Example: Basic Operations with priority_queue
#include <iostream>
#include <queue>
using namespace std;
int main() {
priority_queue<int> pq;
// Adding elements to the priority queue
pq.push(10);
pq.push(30);
pq.push(20);
cout << "Top element: " << pq.top() << endl;
// Removing elements from the priority queue
pq.pop();
cout << "After pop, top element
: " << pq.top() << endl;
return 0;
}
Output:
Top element: 30 After pop, top element: 20
10. Associative Containers: unordered_map
An unordered_map is similar to a map but does not sort elements, allowing faster access times by using a hash table.
Example: Basic Operations with unordered_map
#include <iostream>
#include <unordered_map>
using namespace std;
int main() {
unordered_map<string, int> ages;
// Inserting key-value pairs
ages["Alice"] = 25;
ages["Bob"] = 30;
ages["Charlie"] = 28;
// Accessing elements
cout << "Alice's age: " << ages["Alice"] << endl;
// Iterating through unordered_map
cout << "All ages:" << endl;
for (const auto& pair : ages) {
cout << pair.first << " is " << pair.second << " years old." << endl;
}
return 0;
}
Output:
Alice's age: 25 All ages: Alice is 25 years old. Bob is 30 years old. Charlie is 28 years old.

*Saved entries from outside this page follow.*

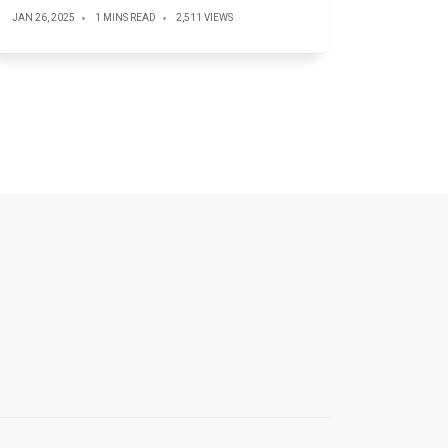
JAN 26, 2025
1 MINS READ
2,511 VIEWS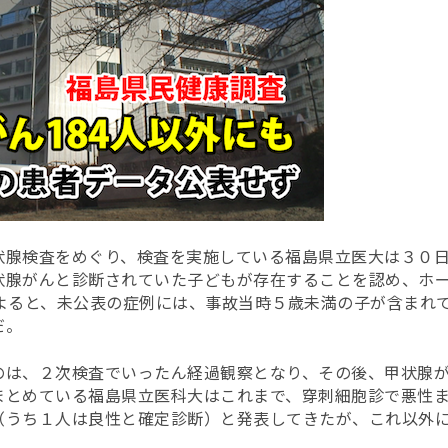
状腺検査をめぐり、検査を実施している福島県立医大は３０
状腺がんと診断されていた子どもが存在することを認め、ホ
の取材によると、未公表の症例には、事故当時５歳未満の子が含ま
だ。
のは、２次検査でいったん経過観察となり、その後、甲状腺
まとめている福島県立医科大はこれまで、穿刺細胞診で悪性
（うち１人は良性と確定診断）と発表してきたが、これ以外
。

Summary Table of STL Containers
| Container Type | Container | Description |
|---|---|---|
| Sequence Container | vector | Dynamic array with random access |
| Sequence Container | deque | Double-ended queue, fast insertion/deletion at both ends |
| Sequence Container | list | Doubly linked list, fast insertion/deletion at any position |
| Associative Container | set | Stores unique, sorted elements |
| Associative Container | map | Key-value pairs with unique keys, sorted by key |
| Associative Container | multiset | Stores sorted elements, allows duplicates |
| Associative Container | unordered_map | Key-value pairs with unique keys, unordered |
| Container Adaptor | stack | Last-In-First-Out (LIFO) access |
| Container Adaptor | queue | First-In-First-Out (FIFO) access |
| Container Adaptor | priority_queue | Max-heap (or min-heap with custom comparator) |
Complete Example: Using Multiple Containers
This example combines vector, set, and map to demonstrate their respective strengths in storing and managing data.
#include <iostream>
#include <vector>
#include <set>
#include <map>
using namespace std;
int main() {
vector<int> numbers = {1, 2, 2, 3, 4, 5};
set<int> unique_numbers(numbers.begin(), numbers.end());
map<int, string> number_names = {{1, "One"}, {2, "Two"}, {3, "Three"}, {4, "Four"}, {5, "Five"}};
// Displaying vector elements
cout << "Vector elements: ";
for (int num : numbers) {
cout << num << " ";
}
cout << endl;
// Displaying set elements (unique and sorted)
cout << "Set elements: ";
for (int num : unique_numbers) {
cout << num << " ";
}
cout << endl;
// Displaying map elements (key-value pairs)
cout << "Map elements:" << endl;
for (const auto& pair : number_names) {
cout << pair.first << ": " << pair.second << endl;
}
return 0;
}
Sample Output:
Vector elements: 1 2 2 3 4 5 Set elements: 1 2 3 4 5 Map elements: 1: One 2: Two 3: Three 4: Four 5: Five
Key Takeaways
- STL Containers provide various options for storing and managing data effectively.
- Choose sequence containers (vector, deque, list) for linear storage, associative containers (set, map, unordered_map) for key-based storage, and container adaptors (stack, queue) for special access patterns.